▶ What is expected:
Exactly those lines from the one with "América Latina y el Caribe" through the end of the listing below must be returned, and nothing else.

▶

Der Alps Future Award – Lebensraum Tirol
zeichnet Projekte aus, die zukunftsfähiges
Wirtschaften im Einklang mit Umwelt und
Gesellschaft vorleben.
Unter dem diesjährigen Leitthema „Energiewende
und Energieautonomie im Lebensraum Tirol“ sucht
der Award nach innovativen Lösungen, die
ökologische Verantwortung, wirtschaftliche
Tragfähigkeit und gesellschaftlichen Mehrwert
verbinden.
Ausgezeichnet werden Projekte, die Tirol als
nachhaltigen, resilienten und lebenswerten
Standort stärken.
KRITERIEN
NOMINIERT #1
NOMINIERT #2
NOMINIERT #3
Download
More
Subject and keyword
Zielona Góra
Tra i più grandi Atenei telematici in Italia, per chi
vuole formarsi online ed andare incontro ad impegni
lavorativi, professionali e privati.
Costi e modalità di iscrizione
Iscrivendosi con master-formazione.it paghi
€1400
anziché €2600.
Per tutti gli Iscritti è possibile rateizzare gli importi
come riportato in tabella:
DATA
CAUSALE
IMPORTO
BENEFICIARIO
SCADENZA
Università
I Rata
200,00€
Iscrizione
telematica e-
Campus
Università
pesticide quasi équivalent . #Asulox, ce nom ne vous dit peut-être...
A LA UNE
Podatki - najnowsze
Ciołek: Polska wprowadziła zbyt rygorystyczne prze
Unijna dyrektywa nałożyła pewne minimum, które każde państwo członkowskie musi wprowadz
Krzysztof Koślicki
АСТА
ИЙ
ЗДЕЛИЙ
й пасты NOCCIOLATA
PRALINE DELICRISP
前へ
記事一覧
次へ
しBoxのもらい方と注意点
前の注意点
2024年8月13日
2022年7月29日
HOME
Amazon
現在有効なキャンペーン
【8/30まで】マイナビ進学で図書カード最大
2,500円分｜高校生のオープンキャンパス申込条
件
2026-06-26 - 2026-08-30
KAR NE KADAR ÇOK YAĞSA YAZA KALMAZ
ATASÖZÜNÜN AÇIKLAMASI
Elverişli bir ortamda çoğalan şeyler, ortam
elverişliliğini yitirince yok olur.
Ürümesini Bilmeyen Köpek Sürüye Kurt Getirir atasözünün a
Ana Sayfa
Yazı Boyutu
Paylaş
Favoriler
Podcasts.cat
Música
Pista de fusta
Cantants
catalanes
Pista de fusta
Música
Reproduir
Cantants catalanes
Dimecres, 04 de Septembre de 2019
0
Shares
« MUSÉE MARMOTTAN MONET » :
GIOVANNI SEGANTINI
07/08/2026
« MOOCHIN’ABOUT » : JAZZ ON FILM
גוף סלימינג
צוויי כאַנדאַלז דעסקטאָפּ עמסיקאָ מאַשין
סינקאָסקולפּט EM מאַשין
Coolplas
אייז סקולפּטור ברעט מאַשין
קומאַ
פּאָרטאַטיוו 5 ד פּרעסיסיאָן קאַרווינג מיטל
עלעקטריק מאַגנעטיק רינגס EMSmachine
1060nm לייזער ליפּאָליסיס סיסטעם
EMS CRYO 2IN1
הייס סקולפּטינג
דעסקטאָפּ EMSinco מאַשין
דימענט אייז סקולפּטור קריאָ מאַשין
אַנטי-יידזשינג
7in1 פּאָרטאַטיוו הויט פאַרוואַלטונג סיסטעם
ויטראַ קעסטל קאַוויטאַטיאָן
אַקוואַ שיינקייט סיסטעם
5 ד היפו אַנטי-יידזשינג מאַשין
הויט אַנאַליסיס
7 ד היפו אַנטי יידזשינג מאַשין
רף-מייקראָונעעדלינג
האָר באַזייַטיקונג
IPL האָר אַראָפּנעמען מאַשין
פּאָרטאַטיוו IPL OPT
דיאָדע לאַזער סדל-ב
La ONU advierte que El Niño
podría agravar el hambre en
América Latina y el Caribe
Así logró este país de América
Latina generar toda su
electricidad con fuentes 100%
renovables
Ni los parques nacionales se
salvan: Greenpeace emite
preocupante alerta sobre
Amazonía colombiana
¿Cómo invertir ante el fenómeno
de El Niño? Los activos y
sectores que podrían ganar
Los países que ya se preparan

◀

▶ Solution:
América Latina y el Caribe
Así logró este país de América
Latina generar toda su
electricidad con fuentes 100%
renovables
Ni los parques nacionales se
salvan: Greenpeace emite
preocupante alerta sobre
Amazonía colombiana
¿Cómo invertir ante el fenómeno
de El Niño? Los activos y
sectores que podrían ganar
Los países que ya se preparan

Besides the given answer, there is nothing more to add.